18/11/11

História Banal

No início não acreditei. Aos meus olhos parecia-me uma história banal, um sorriso tímido e uma hortênsia meio caída. Comecei a ouvir os passos de um cavalo, altivos, de queixo levantado, a querer ganhar velocidade. Que confusão, já vi esta história. De súbito ganhava as proporções de um western, as pistolas a sair do cinto de pele, o barulho das balas a encaixar no revólver. Mas engana-se quem pensar que houve disparos. Soltaram-se bandeiras brancas de rendição, de vontade, de desejo efervescente. Ele respeitava e ela não queria que ele o fizesse, mas não deixava que fosse de outra forma. (Aqui entre nós...as mulheres perdem-se).


A distância: meio milímetro. A vontade: toda a noite. E lá se esconderam no quarto, com vinho no sangue e desejo nos lábios, que nunca se chegaram a tocar.


Ninguém sai fora. Ninguém desiste.

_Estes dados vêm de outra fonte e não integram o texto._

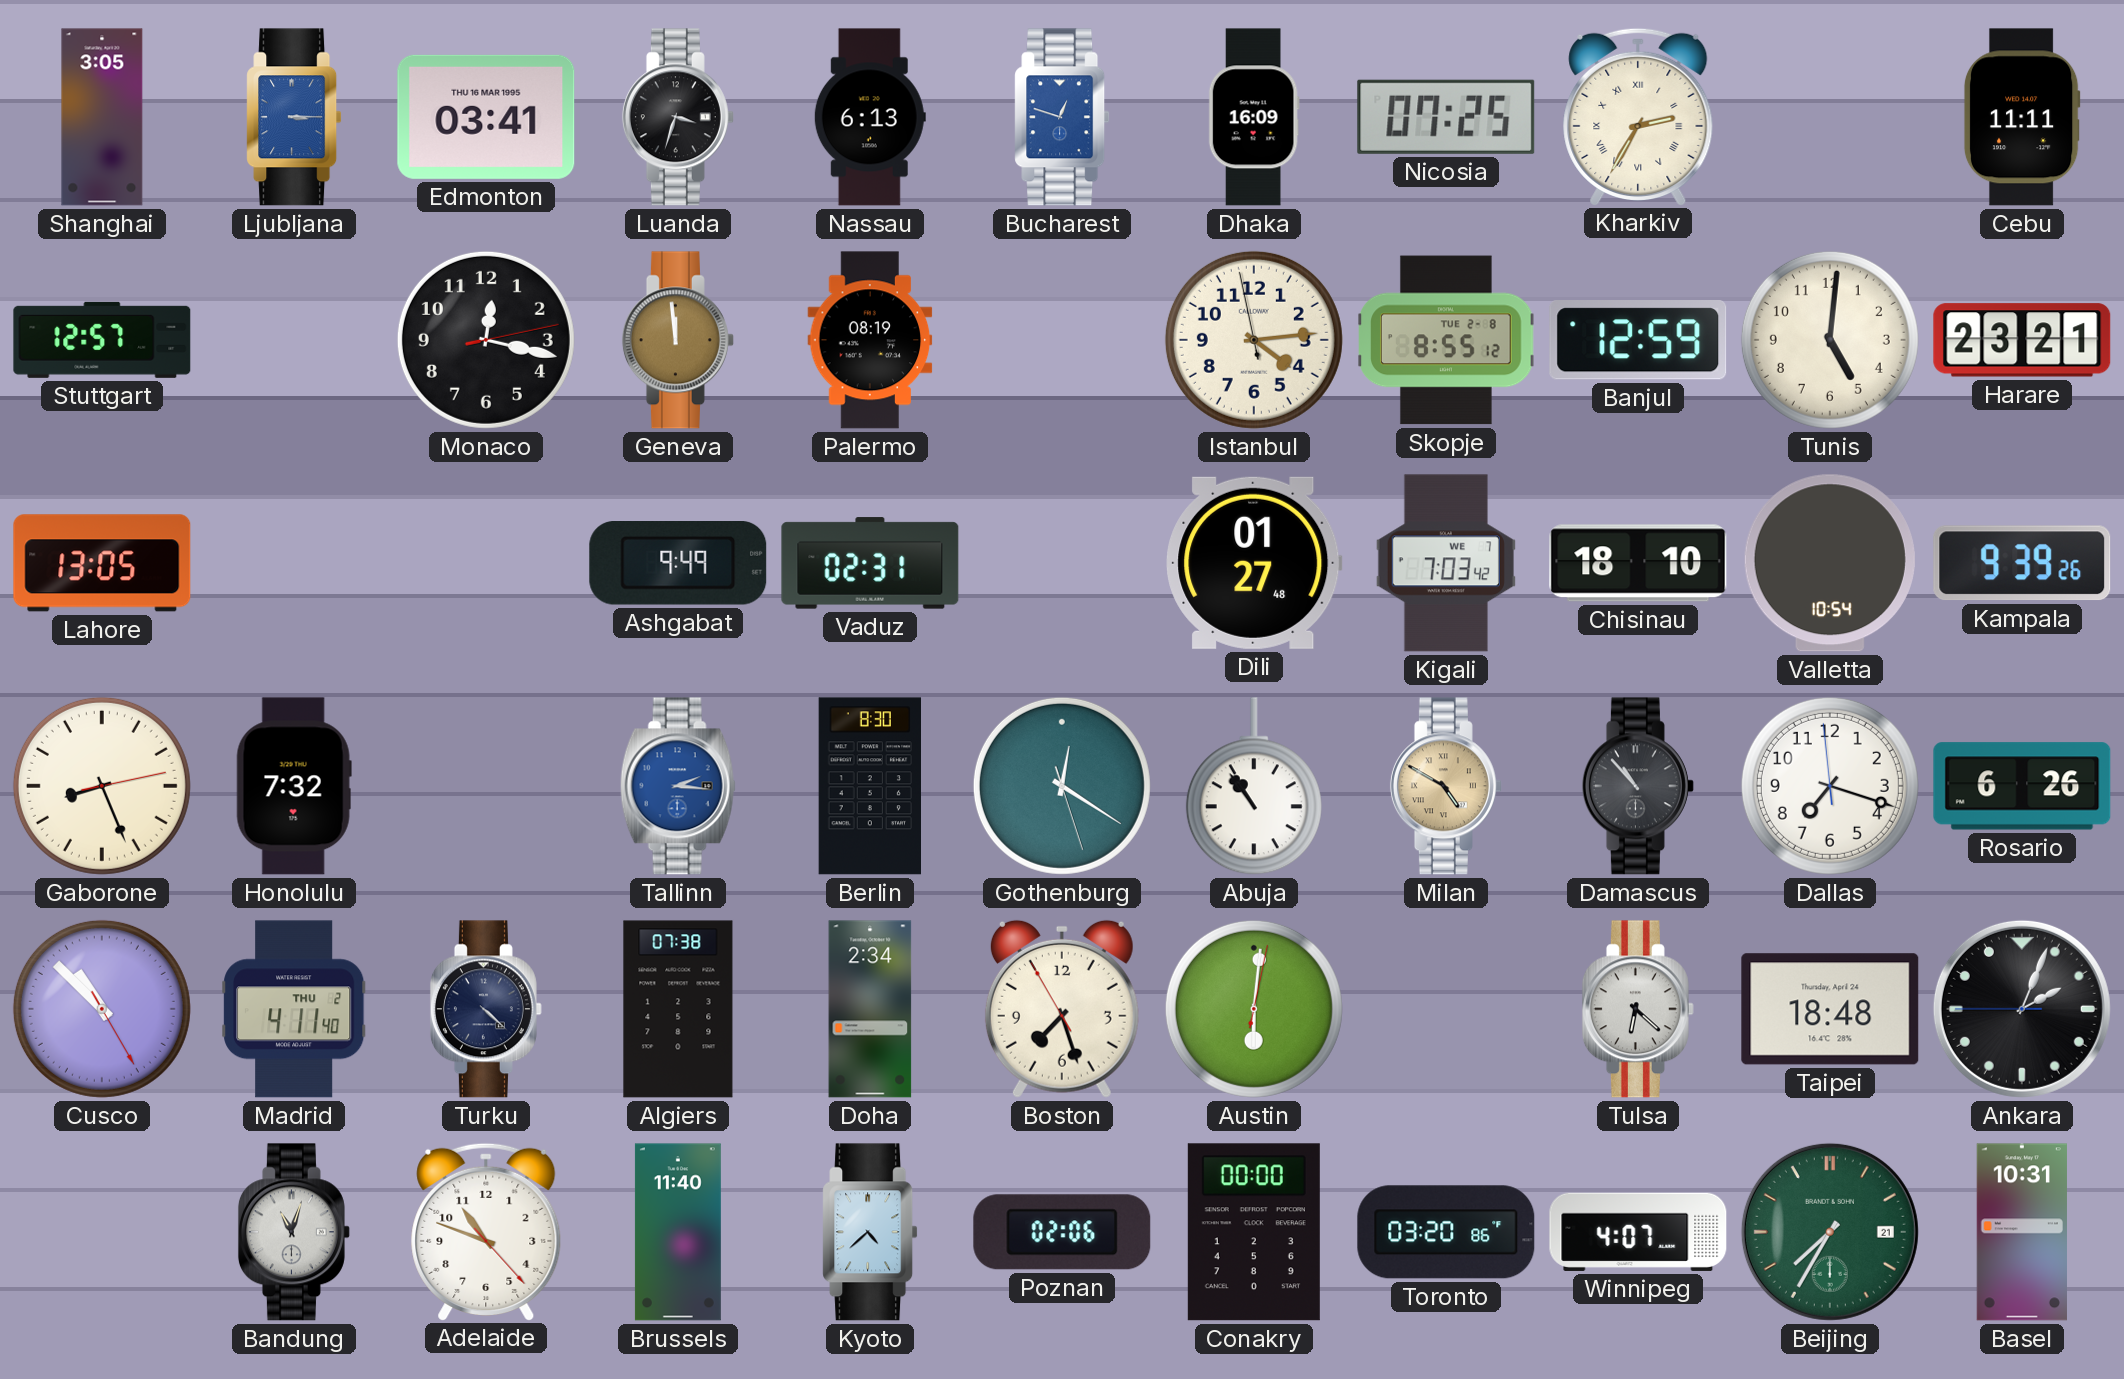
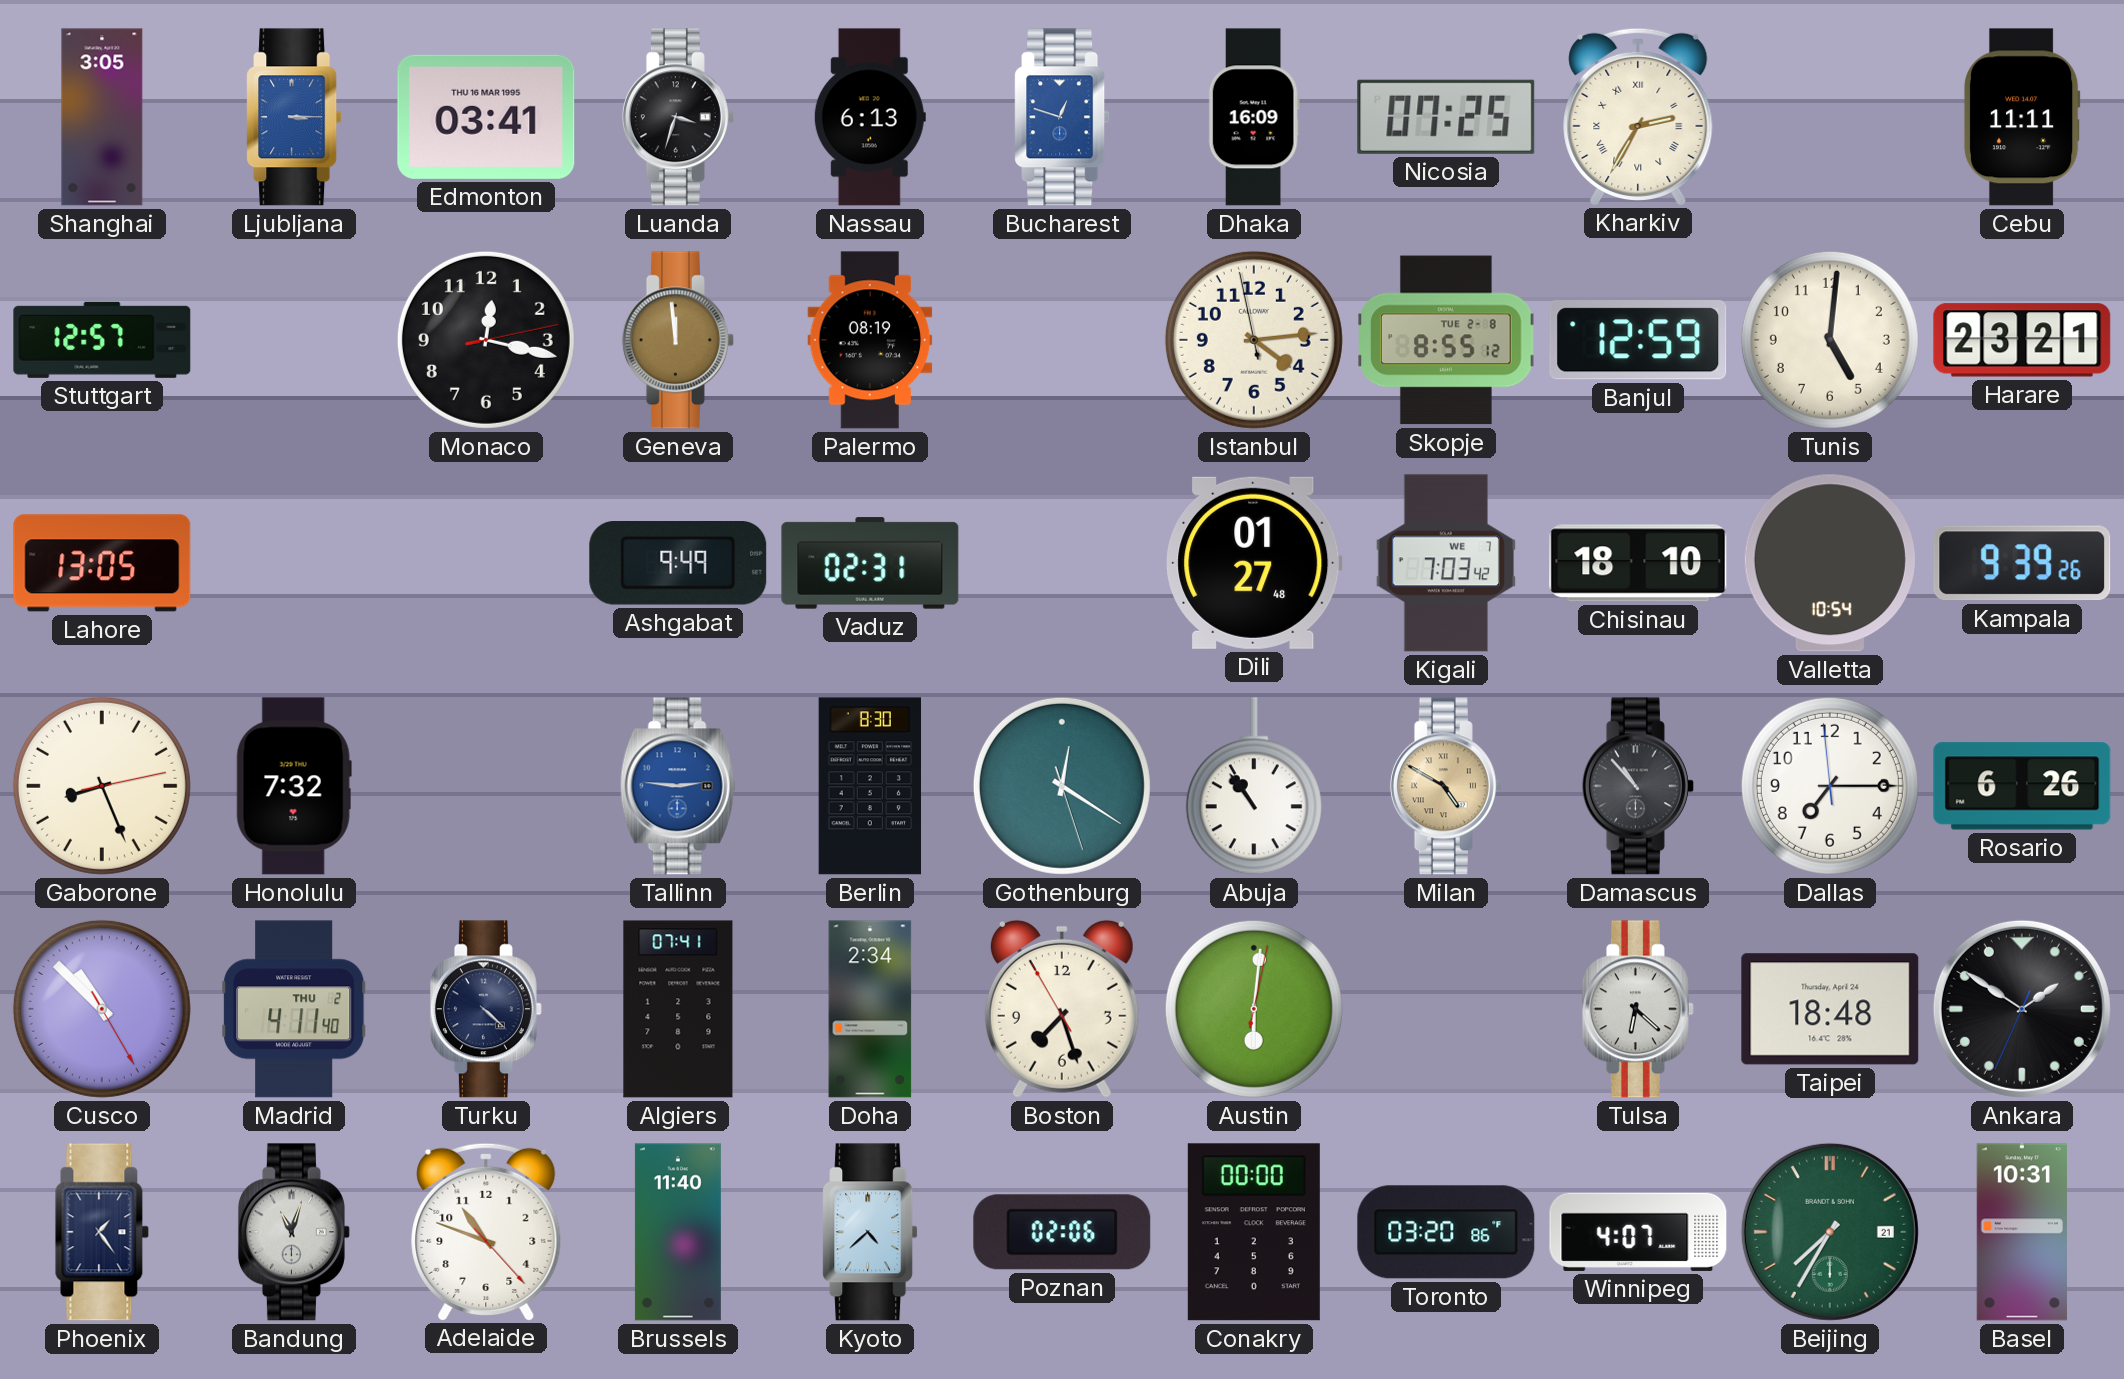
Tallinn: 2:16 -> 2:46
Dallas: 7:17 -> 7:14
Algiers: 07:38 -> 07:41
Ankara: 2:03 -> 1:50
Phoenix: none -> 1:24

Mas a distância não muda e o cansaço acaba por chegar. A garganta secou e o silêncio não forma palavras. Até que, de olhos nos olhos, a mentira foi proferida. Numa história banal o mais fácil é o melhor. Decide-se aquilo que evita granizos pela madrugada e lábios gretados pela manhã. No final não acreditei. Mais uma história banal se assim é teu desejo.



Miguel Branco

09/11/11

Avião de papel

Plantei a semente e nem reparaste. Nem deste conta quando a ia regar todas as manhãs ao sabor de um café. Eu a pôr o pacote inteiro de açúcar, tu punhas metade. A chávena aquecia as tuas mãos quase roxas e o fumo saía envergonhado da tua boca. O teu casaco bege e o cachecol cinzento a cobrir-te o pescoço, o batom que espalhavas cuidadosamente pelos lábios e a natural falta de conversa. Tal como eu...não gostas de falar às oito horas da manhã. As poucas palavras saíam arrastadas e rabugentas, que é para isso que servem os encontros matinais, para nos queixarmos do ontem e rejeitarmos o hoje.


Já nem combinávamos, simplesmente aparecíamos. Cada dia diferente, uns brincos brilhantes, umas camisolas sensuais. A semente a ser regada inconscientemente. Cada dia nos sentávamos mais perto, o frio ainda era desculpa, mas na primavera não batia certo. Um dia foste embora e voltaste atrás, um dia deixámos o autocarro passar e os nossos olhares não se largavam. Nesse dia reparaste na semente, não a identificaste, não lhe viste a cor nem a forma, julgaste-a de papel. Fizeste um avião, assopraste e atiraste ao infinito.


A semente já estava enorme, as raízes bem fixas, era de papel consistente. O avião de papel regressou à palma da tua mão. Hoje já nem te recordas da semente, do básico avião de papel que se aprende no recreio da escola primária. Hoje construímos um pomar. Amanhã teremos uma quinta.